Below are selected essays, recent book reviews and interviews with writers and translators
The Island of Missing Trees: An Interview with Elif Shafak
On a scorching August morning, while visiting my grandparents’ village in Bulgaria, I speak over Zoom to Booker-shortlisted British-Turkish writer Elif Shafak about her forthcoming novel The Island of Missing Trees (Viking). Our conversation spans across form and linguistic choice, and the topics of displacement, memory and generational trauma. The room where I sit overlooks an old fig tree and I inevitably mention my plans to take a sapling from it and plant it in my garden back in London.

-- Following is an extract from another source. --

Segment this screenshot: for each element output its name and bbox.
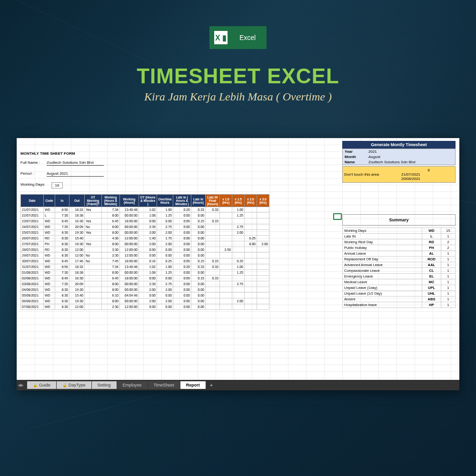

ND: Elif, thank you so much for writing such an important book and for the opportunity to discuss it with you. It resonates with me on so many levels and I’m excited to talk to you just a day before the UK release. In The Island of Missing Trees, the resemblance between the life of the fig tree and a person living in exile is striking. When reading the stories told from the Fig Tree perspective (one of the narrators in the book), I often wasn’t sure if you were writing about the tree or a person, and I can only assume this was very much purposeful. You write: “Because that is what migration and relocation do to us: when you leave your home for unknown shores, you don’t simply carry on as before; a part of you dies inside so that another part can start all over again.” Why was it important for you to create these parallel narratives which often would break their straight line, meander and intersect with one another?
ES: I do think about migrations, movements, displacements a lot because it’s very personal for me. I think a lot about belonging and not belonging, exile, living in between. I’ve felt, for some reason or another, always like the other. I felt on the periphery of the culture where I grew up in. It’s partly because I was raised in a matriarchal house in a very conservative, very patriarchal society in Turkey. I felt like I didn’t fit in. At the same time, I loved, I felt connected, I felt attached. But there was a bit of a gap, a cognitive distance, which I could never completely overcome. It’s a very lonely position for an artist. And when you move to Europe, to the Western world, in my case, that feeling of gap doesn’t disappear: you continue to feel connected emotionally, but there’s something fractured. There’s something you’ve left behind. There’s a certain melancholy to the life of an immigrant, to the life of an exile that will always be there. Stories help us to realise that we’re not alone. That many people for different reasons have felt a similar sense of loneliness or displacement but at the same time tried to reroute themselves, because that’s the human spirit, the human resilience.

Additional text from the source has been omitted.